▶ **INPUT**:

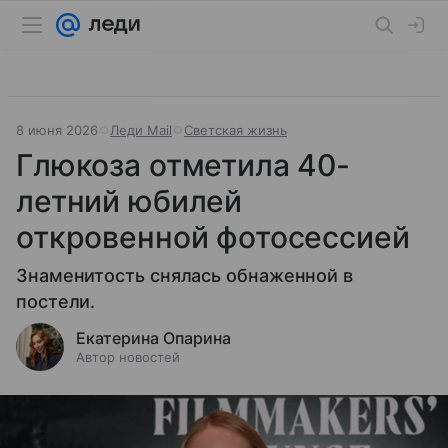
8 июня 2026
Леди Mail
Светская жизнь
Глюкоза отметила 40-
летний юбилей
откровенной фотосессией
Знаменитость снялась обнаженной в
постели.
Екатерина Опарина
Автор новостей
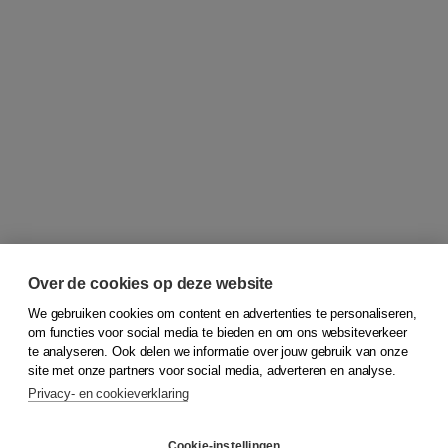
Over de cookies op deze website
We gebruiken cookies om content en advertenties te personaliseren,
om functies voor social media te bieden en om ons websiteverkeer
© 2026
Koninklijke Boom uitgevers
te analyseren. Ook delen we informatie over jouw gebruik van onze
site met onze partners voor social media, adverteren en analyse.
Privacy- en cookieverklaring
Klantenservice
Cookie-instellingen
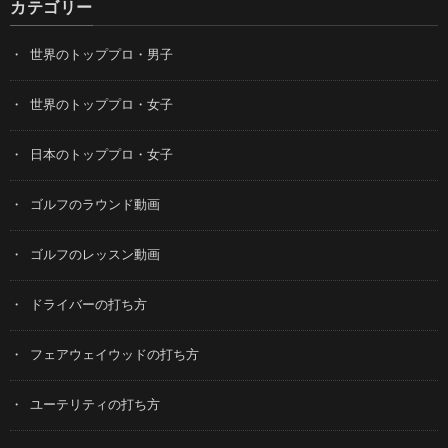
カテゴリー
世界のトッププロ・男子
世界のトッププロ・女子
日本のトッププロ・女子
ゴルフのラウンド動画
ゴルフのレッスン動画
ドライバーの打ち方
フェアウェイウッドの打ち方
ユーテリティの打ち方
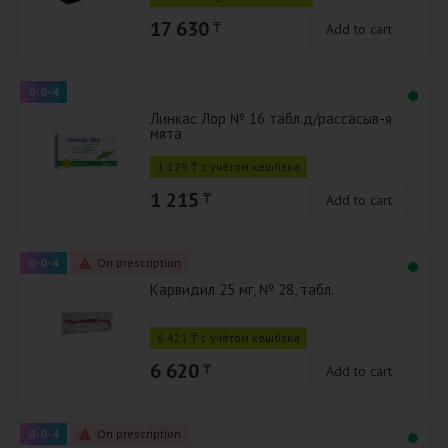
17 630
₸
Add to cart
0-0-4
Линкас Лор № 16 табл.д/рассасыв-я
мята
1 179 ₸ с учётом кешбэка
1 215
₸
Add to cart
0-0-4
On prescription
Карвидил 25 мг, № 28, табл.
6 421 ₸ с учётом кешбэка
6 620
₸
Add to cart
0-0-4
On prescription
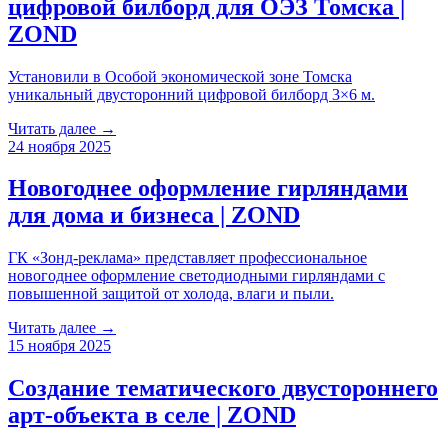
цифровой билборд для ОЭЗ Томска |
ZOND
Установили в Особой экономической зоне Томска
уникальный двусторонний цифровой билборд 3×6 м.
Читать далее →
24 ноября 2025
Новогоднее оформление гирляндами
для дома и бизнеса | ZOND
ГК «Зонд-реклама» представляет профессиональное
новогоднее оформление светодиодными гирляндами с
повышенной защитой от холода, влаги и пыли.
Читать далее →
15 ноября 2025
Создание тематического двустороннего
арт-объекта в селе | ZOND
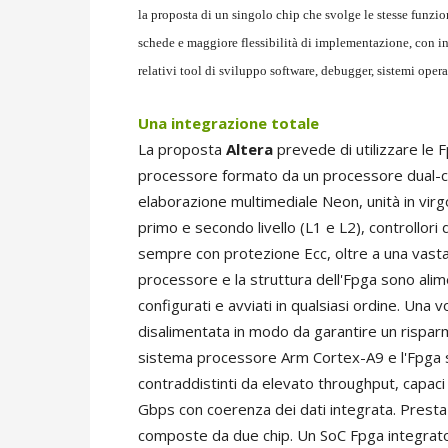
la proposta di un singolo chip che svolge le stesse funzi
schede e maggiore flessibilità di implementazione, con in 
relativi tool di sviluppo software, debugger, sistemi oper
Una integrazione totale
La proposta
Altera
prevede di utilizzare le 
processore formato da un processore dual-c
elaborazione multimediale Neon, unità in virgo
primo e secondo livello (L1 e L2), controllor
sempre con protezione Ecc, oltre a una vasta
processore e la struttura dell'Fpga sono al
configurati e avviati in qualsiasi ordine. Una 
disalimentata in modo da garantire un risparm
sistema processore Arm Cortex-A9 e l'Fpga s
contraddistinti da elevato throughput, capaci
Gbps con coerenza dei dati integrata. Prestaz
composte da due chip. Un SoC Fpga integrato 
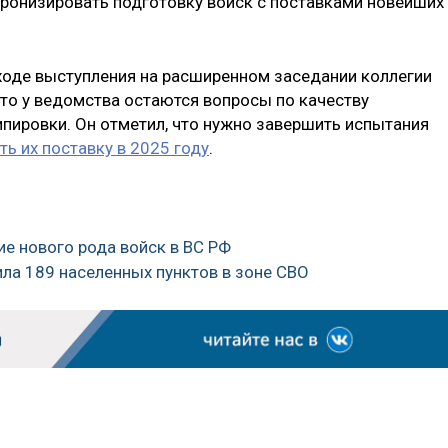
хронизировать подготовку войск с поставками новейших
 ходе выступления на расширенном заседании коллегии
то у ведомства остаются вопросы по качеству
ировки. Он отметил, что нужно завершить испытания
ть их поставку в 2025 году
.
е нового рода войск в ВС РФ
ила 189 населенных пунктов в зоне СВО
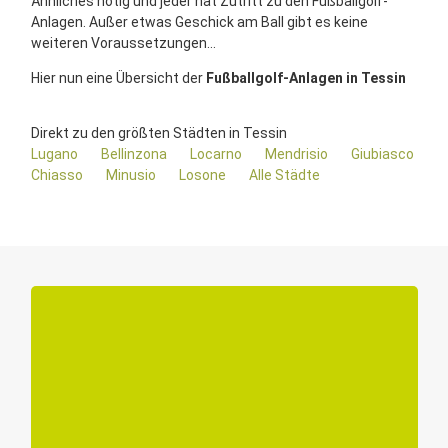
Ähnliches nötig und jeder hat Zutritt zu den Fußballgolf-
Anlagen. Außer etwas Geschick am Ball gibt es keine
weiteren Voraussetzungen...
Hier nun eine Übersicht der
Fußballgolf-Anlagen in Tessin
Direkt zu den größten Städten in Tessin
Lugano
Bellinzona
Locarno
Mendrisio
Giubiasco
Chiasso
Minusio
Losone
Alle Städte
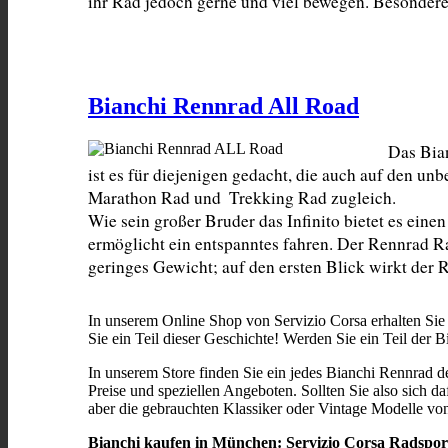
ihr Rad jedoch gerne und viel bewegen. Besonderes
Bianchi Rennrad All Road
Das Bian
ist es für diejenigen gedacht, die auch auf den u
Marathon Rad und  Trekking Rad zugleich.

Wie sein großer Bruder das Infinito bietet es eine
ermöglicht ein entspanntes fahren. Der Rennrad Ra
geringes Gewicht; auf den ersten Blick wirkt der
In unserem Online Shop von Servizio Corsa erhalten Sie
Sie ein Teil dieser Geschichte! Werden Sie ein Teil der
In unserem Store finden Sie ein jedes Bianchi Rennrad d
Preise und speziellen Angeboten. Sollten Sie also sich da
aber die gebrauchten Klassiker oder Vintage Modelle vo
Bianchi kaufen in München: Servizio Corsa Radsport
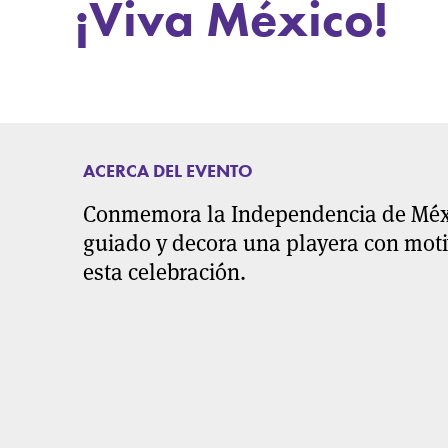
¡Viva México!
ACERCA DEL EVENTO
Conmemora la Independencia de Méxic
guiado y decora una playera con motiv
esta celebración.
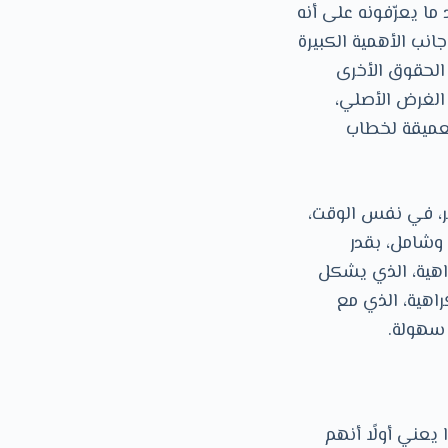
ما يعرّفونه على أنه
جانب اﻷهمية الكبيرة
 الحقوق اﻷخرى
 الغرض اﻷصلي،
لعميقة لخطاب
ير، في نفس الوقت،
وشامل، بقدر
راهية، الذي يشكل
راهية، الذي مع
 سهولة.
يعني أولًا أنهم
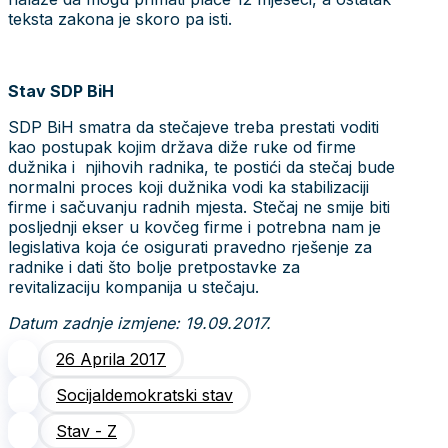
teksta zakona je skoro pa isti.
Stav SDP BiH
SDP BiH smatra da stečajeve treba prestati voditi
kao postupak kojim država diže ruke od firme
dužnika i njihovih radnika, te postići da stečaj bude
normalni proces koji dužnika vodi ka stabilizaciji
firme i sačuvanju radnih mjesta. Stečaj ne smije biti
posljednji ekser u kovčeg firme i potrebna nam je
legislativa koja će osigurati pravedno rješenje za
radnike i dati što bolje pretpostavke za
revitalizaciju kompanija u stečaju.
Datum zadnje izmjene: 19.09.2017.
26 Aprila 2017
Socijaldemokratski stav
Stav - Z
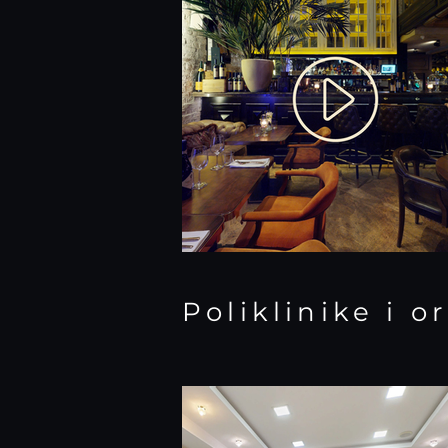
Poliklinike i o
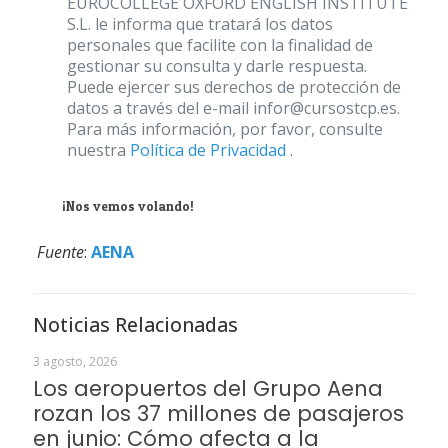
EUROCOLLEGE OXFORD ENGLISH INSTITUTE
S.L. le informa que tratará los datos
personales que facilite con la finalidad de
gestionar su consulta y darle respuesta.
Puede ejercer sus derechos de protección de
datos a través del e-mail infor@cursostcp.es.
Para más información, por favor, consulte
nuestra
Política de Privacidad
.
¡Nos vemos volando!
Fuente
:
AENA
Noticias Relacionadas
3 agosto, 2026
Los aeropuertos del Grupo Aena
rozan los 37 millones de pasajeros
en junio: Cómo afecta a la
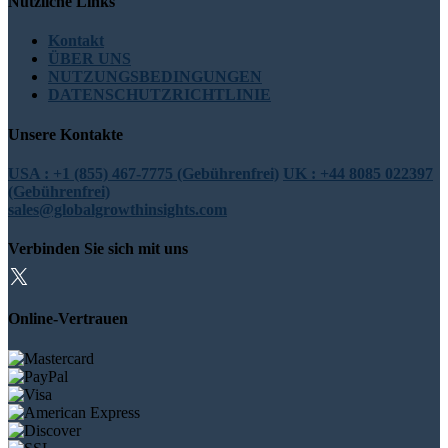
Nützliche Links
Kontakt
ÜBER UNS
NUTZUNGSBEDINGUNGEN
DATENSCHUTZRICHTLINIE
Unsere Kontakte
USA : +1 (855) 467-7775 (Gebührenfrei)
UK : +44 8085 022397
(Gebührenfrei)
sales@globalgrowthinsights.com
Verbinden Sie sich mit uns
Online-Vertrauen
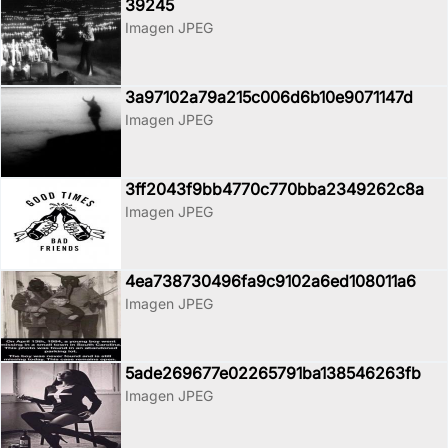
39245
Imagen JPEG
3a97102a79a215c006d6b10e9071147d
Imagen JPEG
3ff2043f9bb4770c770bba2349262c8a
Imagen JPEG
4ea738730496fa9c9102a6ed108011a6
Imagen JPEG
5ade269677e02265791ba138546263fb
Imagen JPEG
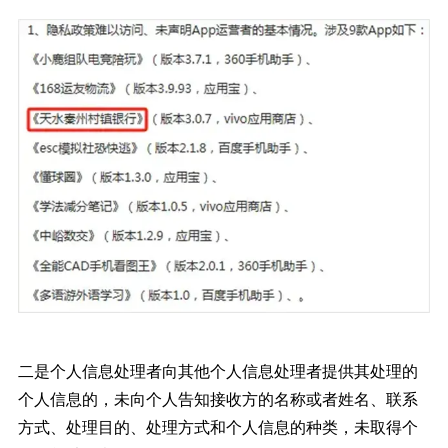
二是个人信息处理者向其他个人信息处理者提供其处理的
个人信息的，未向个人告知接收方的名称或者姓名、联系
方式、处理目的、处理方式和个人信息的种类，未取得个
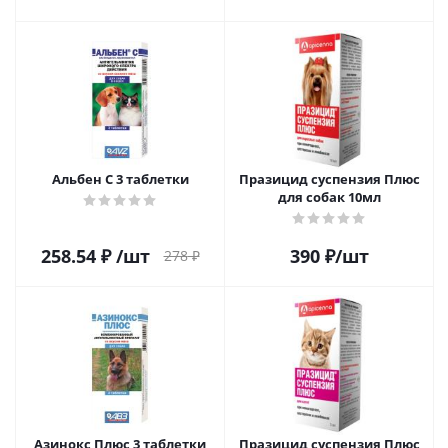
Альбен С 3 таблетки
Празицид суспензия Плюс
для собак 10мл
258.54
₽
/шт
390
₽
/шт
278
₽
Азинокс Плюс 3 таблетки
Празицид суспензия Плюс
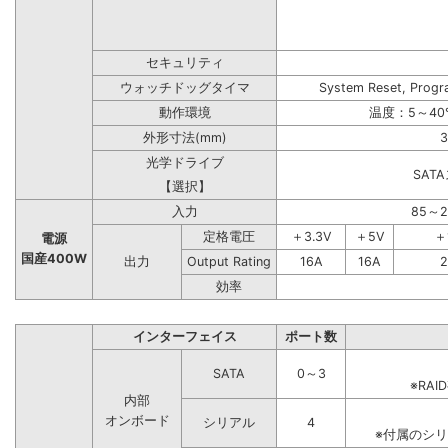
セキュリティ
ウォッチドッグタイマ
System Reset, Progr
動作環境
温度：5～40
外形寸法(mm)
3
光学ドライブ
SAT
【選択】
入力
85～
定格電圧
＋3.3V
＋5V
＋
電源
国産400W
出力
Output Rating
16A
16A
2
効率
インターフェイス
ポート数
SATA
0～3
※RA
内部
オンボード
シリアル
4
※付属のシ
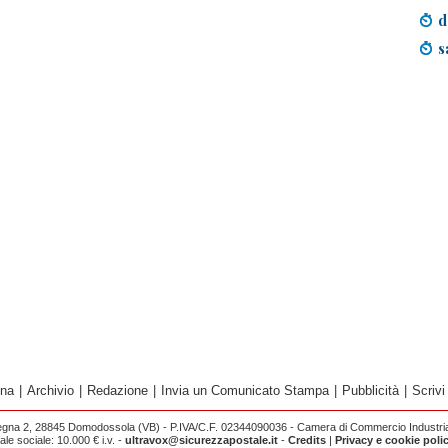
d
s
ina
|
Archivio
|
Redazione
|
Invia un Comunicato Stampa
|
Pubblicità
|
Scrivi
egna 2, 28845 Domodossola (VB) - P.IVA/C.F. 02344090036 - Camera di Commercio Industria 
e sociale: 10.000 € i.v. -
ultravox@sicurezzapostale.it
-
Credits
|
Privacy e cookie poli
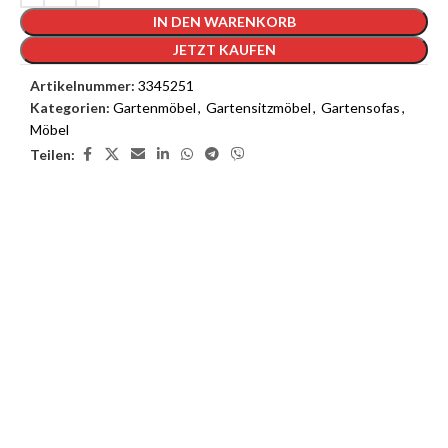
IN DEN WARENKORB
JETZT KAUFEN
Artikelnummer:
3345251
Kategorien:
Gartenmöbel
,
Gartensitzmöbel
,
Gartensofas
,
Möbel
Teilen:
3D Inneneinrichtungsdienste
Unsere 3D-Inneneinrichtungsdienste bieten Ihnen die
Möglichkeit, das Interieur Ihres Traumhauses zu sehen, bevor die
Arbeiten beginnen.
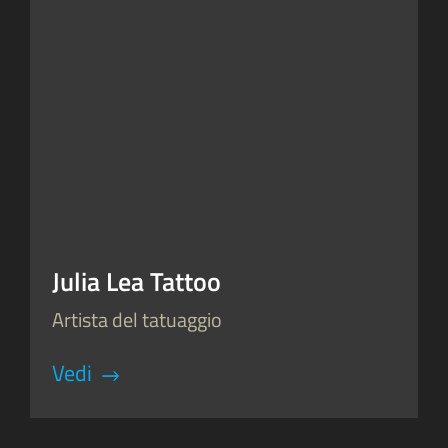
Julia Lea Tattoo
Artista del tatuaggio
Vedi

▶ **TASK INSTRUCTIONS**:
Retype exactly the span of lines from the one with "ermöglicht ein entspanntes" through the one with "Preise und speziellen"; include both ends and omit the rest of the material.

▶ **FINAL ANSWER**:
ermöglicht ein entspanntes fahren. Der Rennrad Ra
geringes Gewicht; auf den ersten Blick wirkt der
In unserem Online Shop von Servizio Corsa erhalten Sie
Sie ein Teil dieser Geschichte! Werden Sie ein Teil der
In unserem Store finden Sie ein jedes Bianchi Rennrad d
Preise und speziellen Angeboten. Sollten Sie also sich da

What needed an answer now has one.